A Due – Beatrice Antolini

Beatrice Antolini avrebbe dovuto essere la Annie Clark dell’independent italiano, perlomeno per la qualità compositiva dei suoi primi lavori, per una certa vena eclettica e per quel sottosuolo punk sempre presente nelle sue produzioni. Se il debutto casalingo quasi introvabile di Big Saloon (2006) sembrava già un’avanguardia interessante, con il più maturo A Due (2008, da leggersi in inglese) la svolta era davvero a portata di mano. Eppure la mancanza di palato del pubblico italico ed una stravaganza circense molto sopra le righe di A Due, non hanno permesso il definitivo salto di qualità, anche se il disco di per sé rimane una delle sparute note liete della musica indipendente nostrana.
Classe 1982, Beatrice Antolini vanta una discreta poliedricità (a scapito della giovane età) ed una ricerca strumentale che si basa molto più sull’istinto che sul ricamato di illustri e geniali predecessori.

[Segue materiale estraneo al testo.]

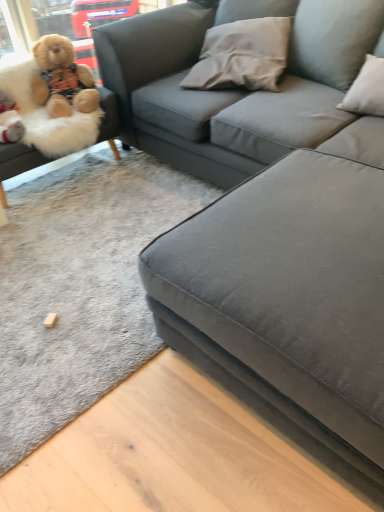 Question: Should I look upward or downward to see gray fabric pillow at upper center?

Choices:
 (A) down
 (B) up

Answer: (B)

Question: Is fluffy beige teddy bear at upper left located outside suede gray couch at center, placed as the first studio couch when sorted from right to left?

Choices:
 (A) yes
 (B) no

Answer: (B)

Question: Is fluffy beige teddy bear at upper left facing away from suede gray couch at center, which ranks as the 2th studio couch in left-to-right order?

Choices:
 (A) yes
 (B) no

Answer: (A)

Question: Is fluffy beige teddy bear at upper left oriented towards suede gray couch at center, which ranks as the 2th studio couch in left-to-right order?

Choices:
 (A) no
 (B) yes

Answer: (B)

Question: Does fluffy beige teddy bear at upper left come in front of suede gray couch at center, which ranks as the 2th studio couch in left-to-right order?

Choices:
 (A) no
 (B) yes

Answer: (A)

Question: From a real-world perspective, is fluffy beige teddy bear at upper left over suede gray couch at center, placed as the first studio couch when sorted from right to left?

Choices:
 (A) no
 (B) yes

Answer: (B)

Question: Is fluffy beige teddy bear at upper left shorter than suede gray couch at center, placed as the first studio couch when sorted from right to left?

Choices:
 (A) no
 (B) yes

Answer: (B)

Question: Is suede gray couch at center, placed as the first studio couch when sorted from right to left, to the right of fluffy beige teddy bear at upper left from the viewer's perspective?

Choices:
 (A) no
 (B) yes

Answer: (B)

Question: From a real-world perspective, is suede gray couch at center, which ranks as the 2th studio couch in left-to-right order, on fluffy beige teddy bear at upper left?

Choices:
 (A) yes
 (B) no

Answer: (B)

Question: From a real-world perspective, is suede gray couch at center, which ranks as the 2th studio couch in left-to-right order, beneath fluffy beige teddy bear at upper left?

Choices:
 (A) no
 (B) yes

Answer: (B)

Question: Is suede gray couch at center, placed as the first studio couch when sorted from right to left, further to camera compared to fluffy beige teddy bear at upper left?

Choices:
 (A) no
 (B) yes

Answer: (A)

Question: Is suede gray couch at center, which ranks as the 2th studio couch in left-to-right order, positioned before fluffy beige teddy bear at upper left?

Choices:
 (A) yes
 (B) no

Answer: (A)

Question: From the image's perspective, is suede gray couch at center, placed as the first studio couch when sorted from right to left, located beneath fluffy beige teddy bear at upper left?

Choices:
 (A) no
 (B) yes

Answer: (B)

Question: From the image's perspective, is fluffy beige teddy bear at upper left over fluffy beige teddy bear at left, which is counted as the first studio couch, starting from the left?

Choices:
 (A) yes
 (B) no

Answer: (A) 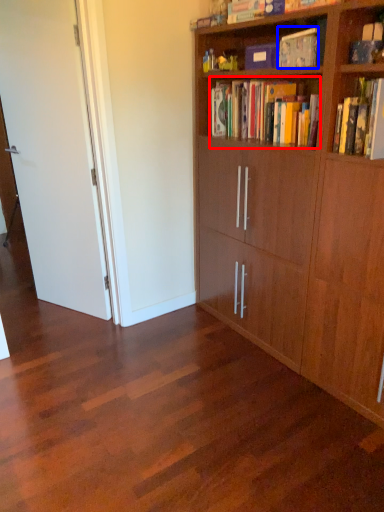 Question: Among these objects, which one is farthest to the camera, book (highlighted by a red box) or book (highlighted by a blue box)?

Choices:
 (A) book
 (B) book

Answer: (A) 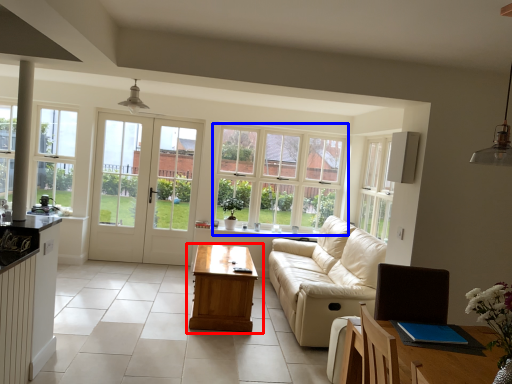 Question: Which of the following is the closest to the observer, table (highlighted by a red box) or window (highlighted by a blue box)?

Choices:
 (A) table
 (B) window

Answer: (A) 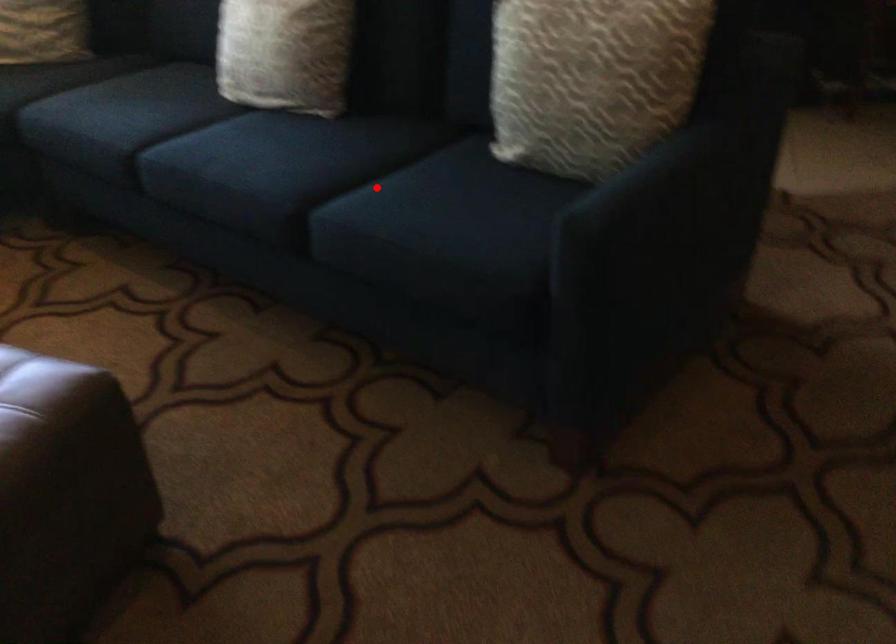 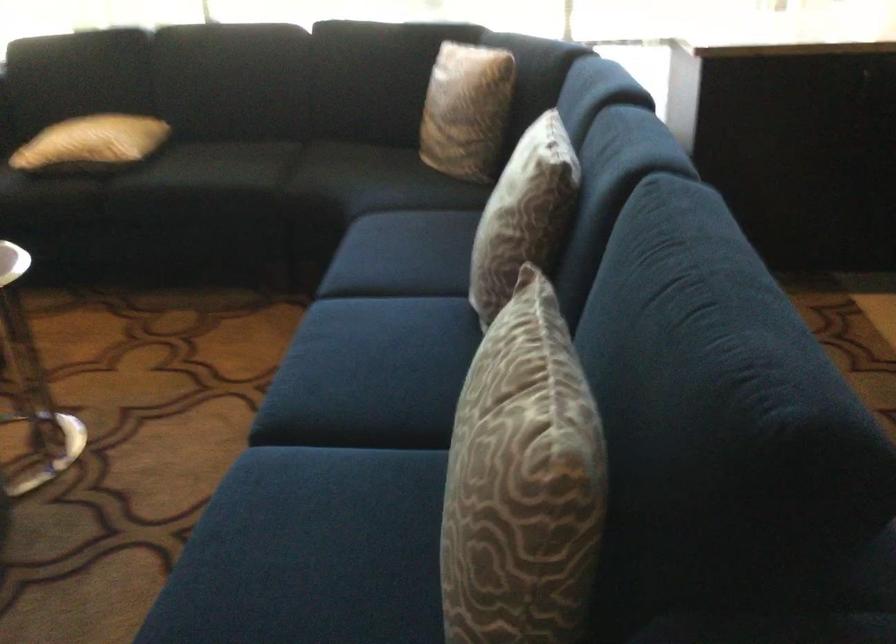 Question: I am providing you with two images of the same scene from different viewpoints. In image1, a red point is highlighted. Considering the same 3D point in image2, which of the following is correct?

Choices:
 (A) It is closer
 (B) It is farther

Answer: (A) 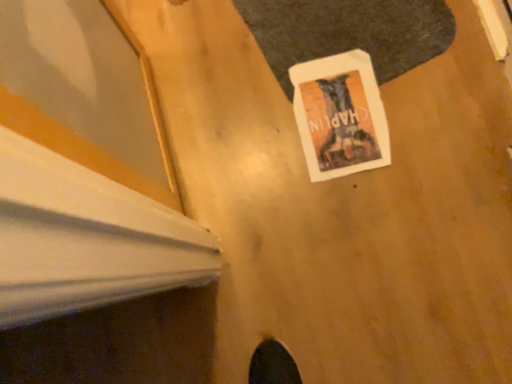 At what (x,y) coordinates should I click in order to perform the action: click on white paper at center. Please return your answer as a coordinate pair (x, y). Image resolution: width=512 pixels, height=384 pixels. Looking at the image, I should click on (349, 32).

Measure the distance between point (388,6) and camera.

1.08 meters.

What do you see at coordinates (349, 32) in the screenshot? I see `white paper at center` at bounding box center [349, 32].

At what (x,y) coordinates should I click in order to perform the action: click on white paper at center. Please return your answer as a coordinate pair (x, y). The width and height of the screenshot is (512, 384). Looking at the image, I should click on (340, 115).

The height and width of the screenshot is (384, 512). Describe the element at coordinates (340, 115) in the screenshot. I see `white paper at center` at that location.

Measure the distance between point (331, 150) and camera.

Point (331, 150) is 3.39 feet from camera.

Where is `white paper at center`? white paper at center is located at coordinates (349, 32).

Which object is positioned more to the right, white paper at center or white paper at center?

From the viewer's perspective, white paper at center appears more on the right side.

Looking at this image, is white paper at center positioned in front of white paper at center?

That is False.

Considering the points (349, 155) and (357, 19), which point is behind, point (349, 155) or point (357, 19)?

The point (357, 19) is behind.

From the image's perspective, is white paper at center under white paper at center?

Yes, from the image's perspective, white paper at center is beneath white paper at center.

Consider the image. From a real-world perspective, is white paper at center on top of white paper at center?

No, from a real-world perspective, white paper at center is not over white paper at center

Considering the relative sizes of white paper at center and white paper at center in the image provided, is white paper at center thinner than white paper at center?

Correct, the width of white paper at center is less than that of white paper at center.

Which of these two, white paper at center or white paper at center, stands taller?

white paper at center.

Considering the relative sizes of white paper at center and white paper at center in the image provided, is white paper at center smaller than white paper at center?

Correct, white paper at center occupies less space than white paper at center.

Is white paper at center inside the boundaries of white paper at center, or outside?

white paper at center is located inside white paper at center.

Is white paper at center directly adjacent to white paper at center?

white paper at center and white paper at center are clearly separated.

Could you tell me if white paper at center is facing white paper at center?

Yes, white paper at center is turned towards white paper at center.

This screenshot has width=512, height=384. In the image, there is a white paper at center. Find the location of `poster page below it (from the image's perspective)`. poster page below it (from the image's perspective) is located at coordinates (340, 115).

Considering the relative positions of white paper at center and white paper at center in the image provided, is white paper at center to the right of white paper at center from the viewer's perspective?

Correct, you'll find white paper at center to the right of white paper at center.

Which object is more forward, white paper at center or white paper at center?

white paper at center is in front.

Is point (376, 7) behind point (356, 166)?

Yes.

From the image's perspective, between white paper at center and white paper at center, who is located below?

white paper at center appears lower in the image.

From a real-world perspective, does white paper at center stand above white paper at center?

Correct, in the physical world, white paper at center is higher than white paper at center.

Does white paper at center have a greater width compared to white paper at center?

Indeed, white paper at center has a greater width compared to white paper at center.

Is white paper at center taller than white paper at center?

Correct, white paper at center is much taller as white paper at center.

Is white paper at center bigger than white paper at center?

Yes, white paper at center is bigger than white paper at center.

Do you think white paper at center is within white paper at center, or outside of it?

white paper at center is spatially situated outside white paper at center.

Is white paper at center next to white paper at center and touching it?

white paper at center and white paper at center are not in contact.

Is white paper at center facing away from white paper at center?

No.

This screenshot has width=512, height=384. I want to click on mat that is in front of the white paper at center, so click(349, 32).

This screenshot has height=384, width=512. Find the location of `mat above the white paper at center (from the image's perspective)`. mat above the white paper at center (from the image's perspective) is located at coordinates click(x=349, y=32).

Where is `poster page located on the left of white paper at center`? poster page located on the left of white paper at center is located at coordinates (340, 115).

La sua musica è suadente e giocosa, un vaudeville coloratissimo ove la concezione favolistica della vita prende forma e sostanza senza cadere in stereotipi art-rock o dark-wave. L’onirismo attento di Beatrice Antolini si priva della scomoda effettistica dilatata (echi e delay), preferendo che siano le mille cromie ed idiosincrasie del pianoforte a raccontare una musica diversa.
Beatrice Antolini A DueL’ascolto di A Due non è né semplice e né immediato, poiché così ricco di richiami e di piccole follie da destrutturare lo schema stesso della forma-canzone, privando l’ascoltatore del pathos di un chorus limpido o di aperture di armoniche di chitarra. Un cabaret-rock sognante ed arrangiato tanto con delicatezza, quanto con l’irruenza punk che sostiene l’idea stessa della musica di Beatrice Antolini; passionalità profusa ed una fiabesca atmosfera vagamente retrò marcano le undici tracce di questo disco, partendo proprio da New Manner, canzone-manifesto dell’Antolini-pensiero. Il “nuovo manierismo” è costruito sull’eclettico talento libero della cantautrice, delineando forme di comunicazione nuove: tra sospiri ansimanti e fraseggi sostenuti da un’isteria generalizzata, che nell’armonia sincopata del pianoforte trova la sua raison d’etre.
Funky Show è il rigurgito bubblegum-punk più immediato che possa esistere, tarantolato e posseduto da un’energia penetrante ed imprevedibile che deve essere sfogata d’impeto; come accadrà periodicamente (seppur con meno enfasi) in altri brani di questo disco, come ad esempio nel weimariano Pop Goes to Saint Peter o nell’imprendibile ed accattivante motivetto di  Sugarise. Eppure lungo l’ascolto è doveroso ripulirsi di qualsiasi preconcetto, abbandonandosi con fiducia lungo questo viaggio delirante e rassicurante allo stesso tempo, come se fossimo a bordo del battello di colorato Wonka sponda Gene Wilder. Morbidalga è un soffice sogno di pan di zucchero dilatato nella notte, mentre le contaminazioni esotiche di A New Room for a Quiet Life sono disturbate da rutilanti intramezzi parlati ed rintocchi acuti di pianoforte, dimostrazione lampante del campionario musicale di Beatrice Antolini.Da segnalare episodi meno vivaci e più introspettivi, come la bella andatura di Clear my eyes, nel quale le forme pop vengono trattare con garbo, per una ballata triste ma molto autorevole; o come il minimalismo solfeggiato di Secrete Cassette
La suite di Taiga chiude con quel debito di insana follia come necessario congedo; nei suoi sette minuti tenebrosi, Beatrice Antolini colloca con attenzione ogni particolare scarno -arpeggi ridotti all’osso, pianoforte incatenato e statico, ritmica tribale e selvaggia- verso una inconcludente nenia che avrebbe trovato plausi nella artistoide New York della no-wave.

Ad ogni modo, il percorso artistico di Beatrice Antolini trova l’ostinazione della scena italiana, poco incline a cambiare timbro e slacciarsi dalle solite ballatine folk-rock di una generazione elitaria; così nonostante un buon passaparola via web ed un’intensa attività live, non portano quell’attenzione delle riviste specializzate, tanto naïf quanto poco coraggiose quando c’è da scommettere per davvero su qualche artista fuori dagli schemi.
Il successivo BioY (2010) affina il processo di maturazioni artistica e vocale di Beatrice Antolini, perdendo irrimediabilmente qualcosa in termini di imprevedibilità, mentre con Vivid (2013) il compromesso ad un mainstream di nicchia assume i contorni di un mezzo fiasco.
La sentenza dice che A Due dovrebbe entrare di diritto tra i migliori dischi italiani del decennio scorso.